Rhodes told the Yorkshire Post: “We are pushing the boat out again and having a real crack. Myself and Mark sat down recently and worked out that the extra payments we expect to come in meant we could raise the budget available to Phil.

“Our budget next season will be very similar to the one that Stuart had in his second season.

“We have done the cashflows and the plan is that we set off with this budget and, hopefully, do well. If when we get to January, things haven’t gone to plan then we will have to look to generate from within.

“But if we are doing well, I would expect our income to rise significantly.

“The rent saving on the offices, which we expect to sell to the Department of Education in the very near future, helps a lot, too. As is the case with the payments that will be due for some of the youngsters we have sold.

“All the income that comes in will go towards the first team as we want to go up. We have always believed that if we can get out of this division then we can finally get Bradford City moving again.”

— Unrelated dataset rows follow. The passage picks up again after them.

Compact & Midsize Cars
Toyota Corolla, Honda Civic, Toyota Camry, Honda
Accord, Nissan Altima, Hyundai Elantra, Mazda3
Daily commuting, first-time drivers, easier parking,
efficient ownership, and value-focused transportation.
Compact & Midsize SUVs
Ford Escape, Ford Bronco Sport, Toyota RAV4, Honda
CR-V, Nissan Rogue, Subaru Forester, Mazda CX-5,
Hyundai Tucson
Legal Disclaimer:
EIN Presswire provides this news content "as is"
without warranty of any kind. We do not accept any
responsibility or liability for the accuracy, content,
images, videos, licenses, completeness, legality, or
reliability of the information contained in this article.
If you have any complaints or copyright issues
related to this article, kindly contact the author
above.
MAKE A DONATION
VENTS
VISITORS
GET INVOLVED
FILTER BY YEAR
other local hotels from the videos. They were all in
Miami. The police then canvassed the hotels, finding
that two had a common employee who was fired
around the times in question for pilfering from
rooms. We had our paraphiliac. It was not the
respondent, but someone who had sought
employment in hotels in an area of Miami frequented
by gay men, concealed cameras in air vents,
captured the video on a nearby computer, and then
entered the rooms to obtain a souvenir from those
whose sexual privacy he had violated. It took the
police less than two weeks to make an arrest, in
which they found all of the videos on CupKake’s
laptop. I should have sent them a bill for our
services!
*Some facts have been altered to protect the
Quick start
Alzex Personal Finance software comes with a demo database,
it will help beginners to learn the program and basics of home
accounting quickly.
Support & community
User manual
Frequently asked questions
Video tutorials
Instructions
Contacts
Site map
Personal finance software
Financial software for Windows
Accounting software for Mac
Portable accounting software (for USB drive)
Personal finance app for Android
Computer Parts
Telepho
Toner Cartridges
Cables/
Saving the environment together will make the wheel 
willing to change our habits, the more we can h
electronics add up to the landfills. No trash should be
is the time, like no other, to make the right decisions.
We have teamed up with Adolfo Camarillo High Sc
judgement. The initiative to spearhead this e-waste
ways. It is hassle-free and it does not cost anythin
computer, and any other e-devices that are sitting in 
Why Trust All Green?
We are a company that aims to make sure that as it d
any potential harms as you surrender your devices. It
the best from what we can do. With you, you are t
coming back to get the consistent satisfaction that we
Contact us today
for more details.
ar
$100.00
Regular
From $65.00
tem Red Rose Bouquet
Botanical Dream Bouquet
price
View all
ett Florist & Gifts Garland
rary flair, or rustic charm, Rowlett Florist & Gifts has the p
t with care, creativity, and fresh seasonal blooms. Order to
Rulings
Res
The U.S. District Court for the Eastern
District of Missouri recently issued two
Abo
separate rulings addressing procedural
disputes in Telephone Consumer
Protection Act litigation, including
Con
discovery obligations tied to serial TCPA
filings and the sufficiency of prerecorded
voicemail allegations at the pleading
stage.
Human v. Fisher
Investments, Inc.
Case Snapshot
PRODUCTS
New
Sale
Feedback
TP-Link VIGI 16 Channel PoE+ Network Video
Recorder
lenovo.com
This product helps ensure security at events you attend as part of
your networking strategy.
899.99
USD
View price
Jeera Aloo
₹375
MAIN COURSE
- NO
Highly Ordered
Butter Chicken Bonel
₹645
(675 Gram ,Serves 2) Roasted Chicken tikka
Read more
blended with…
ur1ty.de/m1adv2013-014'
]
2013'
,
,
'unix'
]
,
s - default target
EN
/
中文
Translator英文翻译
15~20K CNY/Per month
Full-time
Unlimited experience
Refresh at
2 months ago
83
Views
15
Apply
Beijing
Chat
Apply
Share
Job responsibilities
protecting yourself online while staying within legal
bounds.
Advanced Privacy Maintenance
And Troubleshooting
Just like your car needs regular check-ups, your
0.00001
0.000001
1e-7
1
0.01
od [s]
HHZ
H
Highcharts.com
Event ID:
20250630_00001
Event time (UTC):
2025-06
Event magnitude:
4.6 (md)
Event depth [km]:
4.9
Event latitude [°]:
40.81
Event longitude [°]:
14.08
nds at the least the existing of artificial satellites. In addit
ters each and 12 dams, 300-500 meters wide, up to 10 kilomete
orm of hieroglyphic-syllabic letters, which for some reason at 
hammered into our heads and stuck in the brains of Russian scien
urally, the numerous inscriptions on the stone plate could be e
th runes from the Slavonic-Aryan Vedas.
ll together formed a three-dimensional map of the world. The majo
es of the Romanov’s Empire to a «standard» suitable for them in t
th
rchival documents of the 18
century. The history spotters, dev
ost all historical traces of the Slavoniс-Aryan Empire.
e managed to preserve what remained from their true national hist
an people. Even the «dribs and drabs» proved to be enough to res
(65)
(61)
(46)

Among the youngsters to have been sold by City in recent years are George Green to Everton, Niall Heaton (Liverpool), Luke Hendrie (Manchester United) and Andre Wisdom (Liverpool).

All sorts of incentives were included in the deals that will entitle Bradford to additional payments when the players sign new contracts, receive international recognition or make a certain number of appearances.

So far, Fabian Delph has proved to be the club’s most lucrative sale with the midfielder’s £8m switch to Aston Villa in 2009 from Leeds United, who he joined as a 12-year-old after starting out with City’s juniors, having brought in a seven-figure sum.

Tom Cleverley is another who left the Bantams as a youth and last season the Yorkshire side received a payment for each of the midfielder’s first 10 appearances for Manchester United. A substantial sell-on clause also exists if Cleverley leaves Old Trafford with the Red Devils having also agreed a payment to cover the year-long loan spell the Bradford-born Under-21 international had at Wigan Athletic in 2010-11.

Parkinson has been working hard since the end of the season to bring in the players he feels are capable of ending Bradford’s 12-year decline.

Andrew Davies has already joined on a one-year deal from Stoke City, while Andy Gray, recently released by Barnsley, has been in discussions over a possible switch to West Yorkshire along with Portsmouth winger Kelvin Etuhu.

Aberdeen defender Rory McArdle, a Northern Ireland international, is another the Yorkshire Post understands is wanted by Parkinson following his recent release by the Scottish Premier League side.

On the search for new players, Rhodes said: “Andrew Davies is a signing that I feel shows our intent. He is not a cheap signing, not by any means. But we feel he is worth it and the type of signing that will make others sit up and take note.

“As for further signings, the problem when you are going for the better players is that other clubs are in for them, too, so we have to be patient.

“Phil came to us with a list and we are doing our best to bring them in. We have the basis of a good squad, with James Hanson and Nahki Wells being possibly the best partnership in the division when they played together last season.”